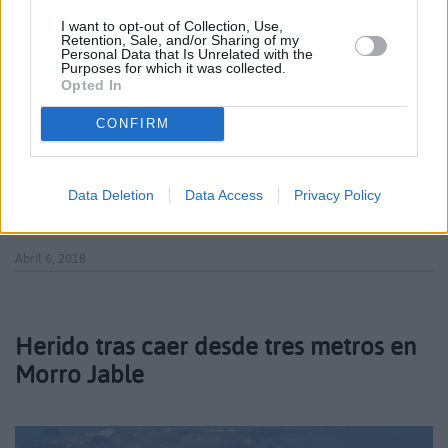
I want to opt-out of Collection, Use,
Retention, Sale, and/or Sharing of my
Personal Data that Is Unrelated with the
Purposes for which it was collected.
Opted In
CONFIRM
Los mercados emisores siguen mirando a la
Fuerteventura como un destino muy fuerte y
Data Deletion
Data Access
Privacy Policy
completo
Abril 6, 2018
Herido tras caer desde tres metros en
Morro Jable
┄┄┄┄┄┄┄┄┄┄
Identify the lines of the entries containing the string "Data". Copy each such line.

Personal Data that Is Unrelated with the
Data Deletion
Data Access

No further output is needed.